Enterovirus D68 infections in 2015

Volume 42-1, January 7, 2016: Emerging infectious diseases

Rapid Communication

What happened to enterovirus D68 infections in 2015?

Harris D1, Desai S2, Smieja M3, Rutherford C4, Mertz D1, Pernica JM2*

Affiliations

1 Department of Medicine, McMaster University, Hamilton, ON

2 Department of Pediatrics, McMaster University, Hamilton, ON

3 Department of Pathology and Molecular Medicine, McMaster University, Hamilton, ON

4 Hamilton Health Sciences, Hamilton, ON

Correspondence

pernica@mcmaster.ca

Suggested citation

Harris D, Desai S, Smieja M, Rutherford C, Mertz D, Pernica JM. What happened to enterovirus D68 infections in 2015?. Can Comm Dis Rep 2016;42:9-11. https://doi.org/10.14745/ccdr.v42i01a02

Abstract

Background: Enterovirus-D68 (EV-D68) was observed in association with severe respiratory disease in children in North America and around the world in the fall of 2014.

Objective: To compare fall 2014 detection rates with fall 2015 detection rates of EV-D68 in nasopharyngeal swab (NPS) samples collected for routine clinical care from a large regional laboratory in south-central Ontario.

Method: Consecutive NPS samples submitted from inpatients and outpatients in Hamilton, Niagara Region and Burlington to the Regional Virology Laboratory were tested with multiplex polymerase chain reaction (PCR) for rhinovirus/enterovirus (as a single target) and for other common respiratory viruses.
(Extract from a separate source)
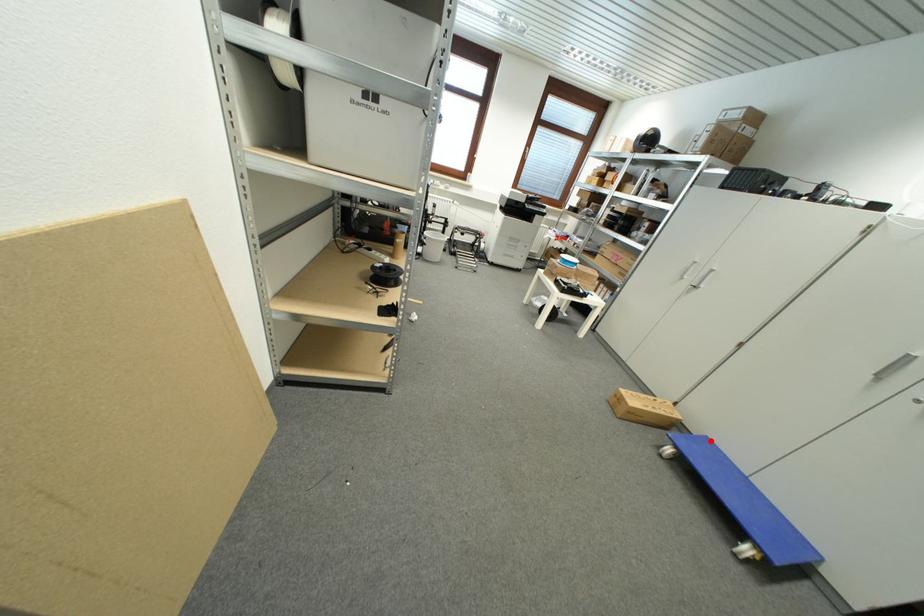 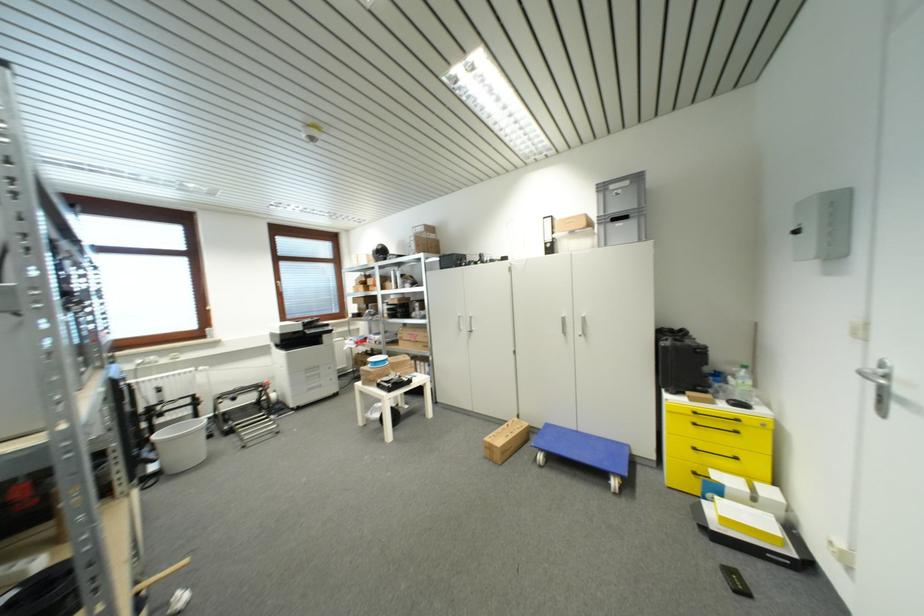 Locate, in the second image, the point that corresponds to the highlighted location in the first image.

(552, 427)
All NPS samples positive for rhinovirus/enterovirus were reflexed to a lab-developed single target PCR for EV-D68 detection.

Results: In 2014, between August 1 and October 31, 566 of 1,497 (38%, 95%CI 35-40%) NPS samples were rhino/enterovirus positive, of which 177 (31%, 95%CI 27-35%) were confirmed as EV-D68. In 2015, between August 1 and October 31, 472 of 1,630 (29%, 95%CI 27-31%) NPS samples were rhino/enterovirus positive, of which none (0%, upper limit 97.5%CI 0.8%) were confirmed to be EV-D68.
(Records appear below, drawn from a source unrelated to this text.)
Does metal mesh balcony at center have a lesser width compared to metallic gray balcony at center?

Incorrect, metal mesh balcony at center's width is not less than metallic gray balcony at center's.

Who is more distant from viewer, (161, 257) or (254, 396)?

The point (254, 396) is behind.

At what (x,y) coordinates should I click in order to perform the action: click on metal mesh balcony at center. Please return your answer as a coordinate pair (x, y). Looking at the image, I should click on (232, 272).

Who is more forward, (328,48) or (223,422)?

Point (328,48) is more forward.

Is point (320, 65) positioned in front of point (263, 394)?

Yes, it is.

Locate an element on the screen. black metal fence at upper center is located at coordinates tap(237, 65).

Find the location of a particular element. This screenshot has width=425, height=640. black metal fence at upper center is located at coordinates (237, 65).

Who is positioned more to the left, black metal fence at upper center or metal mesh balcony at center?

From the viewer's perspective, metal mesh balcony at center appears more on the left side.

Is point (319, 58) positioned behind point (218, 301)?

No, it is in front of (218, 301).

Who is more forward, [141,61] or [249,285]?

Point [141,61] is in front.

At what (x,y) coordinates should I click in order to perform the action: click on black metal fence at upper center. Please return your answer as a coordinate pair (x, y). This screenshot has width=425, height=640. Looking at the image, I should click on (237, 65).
Conclusion: Based on testing results, there appears to be much less circulating EV-D68 in south central Ontario in 2015 than in 2014. Further studies would be helpful to determine if detection rates have also dramatically decreased in other regions in Canada and internationally.

Introduction

Enterovirus (EV) infections are ubiquitous worldwide and are responsible for significant morbidity and mortality in both children and adults Footnote 1Footnote 2Footnote 3. Though the majority of EV infections in healthy individuals are asymptomatic or associated with mild symptoms, the pathogenic potential of EV infections should not be underestimated. In East Asia, EV-71 regularly causes epidemics of hand-foot-and-mouth disease, severe neurologic disease or both Footnote 1 and intensive research has gone into the development of a vaccine against this pathogen Footnote 4Footnote 5.

In August 2014, a previously rare EV serotype, EV-D68, was isolated from children hospitalized with severe respiratory disease in the American Midwest Footnote 6 and was followed by reports of EV-D68 infections across North America Footnote 6Footnote 7Footnote 8Footnote 9Footnote 10 and Europe Footnote 11Footnote 12. The timing of the European EV-D68 spread was similar to North America. And the A and B clades circulating in Europe were very closely related to those causing the outbreak in the United States (US) and Canada Footnote 11. Community- and hospital-based surveillance in British Columbia (BC), Alberta and Quebec documented a significant eight-fold increase in circulating EV-D68 in late 2014 compared to the previous year Footnote 7. There was a total of 211 cases of EV-D68 detected in BC from August 28 to December 31, with the vast majority occurring in October and November. Estimates of the overall hospitalization rate attributable to EV-D68 were as high as 21 per 100,000 in the under-five year age group Footnote 7.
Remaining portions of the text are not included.